Reputation: 285
I have the following script to read a UTF-8 CSV:
def readCSV(f, bdgs):
with open(f) as csvfile:
reader = csv.DictReader(csvfile, delimiter=';')
for row in reader:
for key, val in row.iteritems():
print type(key), key,':',type(val),val
print type(row), row
if row['OBJECTID'] is not '':
# do some magic
which yield this :
processing the following files: ['Fenetre.csv']

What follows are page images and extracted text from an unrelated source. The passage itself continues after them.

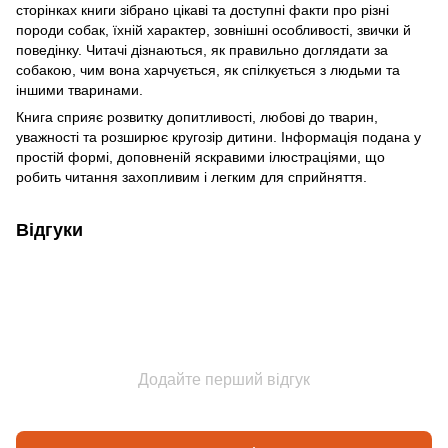
сторінках книги зібрано цікаві та доступні факти про різні
породи собак, їхній характер, зовнішні особливості, звички й
поведінку. Читачі дізнаються, як правильно доглядати за
собакою, чим вона харчується, як спілкується з людьми та
іншими тваринами.
Книга сприяє розвитку допитливості, любові до тварин,
уважності та розширює кругозір дитини. Інформація подана у
простій формі, доповненій яскравими ілюстраціями, що
робить читання захопливим і легким для сприйняття.
Відгуки
Додайте перший відгук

<type 'str'> Type de fenêtre_uniqueid : <type 'str'> uid-100
<type 'str'> Type de fenêtre_CheckDelete : <type 'str'>
<type 'str'> Type de fenêtre_Nom : <type 'str'> Fenetre 2006-2010
<type 'str'> Type de fenêtre_Intercalaire : <type 'str'> 1
<type 'str'> Liste des fenêtres_Hauteur : <type 'str'> 3.29
<type 'str'> OBJECTID : <type 'str'> 3760
<type 'str'> Liste des fenêtres_Nb vantaux : <type 'str'> 2
<type 'str'> Liste des fenêtres_Façade : <type 'str'> uid-001-AW1
<type 'str'> Type de fenêtre_Cadre : <type 'str'> 7
<type 'str'> Type de fenêtre_vitrage : <type 'str'> 4
<type 'str'> Liste des fenêtres_Part cadre : <type 'str'> 20
<type 'str'> Liste des fenêtres_Nom : <type 'str'> f1
<type 'str'> Liste des fenêtres_Nombre : <type 'str'> 1
<type 'str'> Liste des fenêtres_Ombrage1 : <type 'str'> uid-201
<type 'str'> Liste des fenêtres_Largeur : <type 'str'> 1.55
<type 'str'> Liste des fenêtres_Ombrage2 : <type 'str'>
<type 'str'> Liste des fenêtres_CheckDelete : <type 'str'>
<type 'str'> Liste des fenêtres_Type de fenêtre : <type 'str'> uid-100
<type 'dict'> {'Type de fen\xc3\xaatre_uniqueid': 'uid-100', 'Type de fen\xc3\xaatre_CheckDelete': '', 'Type de fen\xc3\xaatre_Nom': 'Fenetre 2006-2010', 'Type de fen\xc3\xaatre_Intercalaire': '1', 'Liste des fen\xc3\xaatres_Hauteur': '3.29', '\xef\xbb\xbfOBJECTID': '3760', 'Liste des fen\xc3\xaatres_Nb vantaux': '2', 'Liste des fen\xc3\xaatres_Fa\xc3\xa7ade': 'uid-001-AW1', 'Type de fen\xc3\xaatre_Cadre': '7', 'Type de fen\xc3\xaatre_vitrage': '4', 'Liste des fen\xc3\xaatres_Part cadre': '20', 'Liste des fen\xc3\xaatres_Nom': 'f1', 'Liste des fen\xc3\xaatres_Nombre': '1', 'Liste des fen\xc3\xaatres_Ombrage1': 'uid-201', 'Liste des fen\xc3\xaatres_Largeur': '1.55', 'Liste des fen\xc3\xaatres_Ombrage2': '', 'Liste des fen\xc3\xaatres_CheckDelete': '', 'Liste des fen\xc3\xaatres_Type de fen\xc3\xaatre': 'uid-100'}
Traceback (most recent call last):
File "./oba.py", line 120, in <module>
sys.exit(main())
File "./oba.py", line 115, in main
readCSV(f,out)
File "./oba.py", line 37, in readCSV
if row['OBJECTID'] is not '':
KeyError: 'OBJECTID'
if you look at the last line before the stack trace, you see that although the encoding for the key and values strings in the first row are all correct. the dict does not store the key/values with the proper encoding. Hence the error.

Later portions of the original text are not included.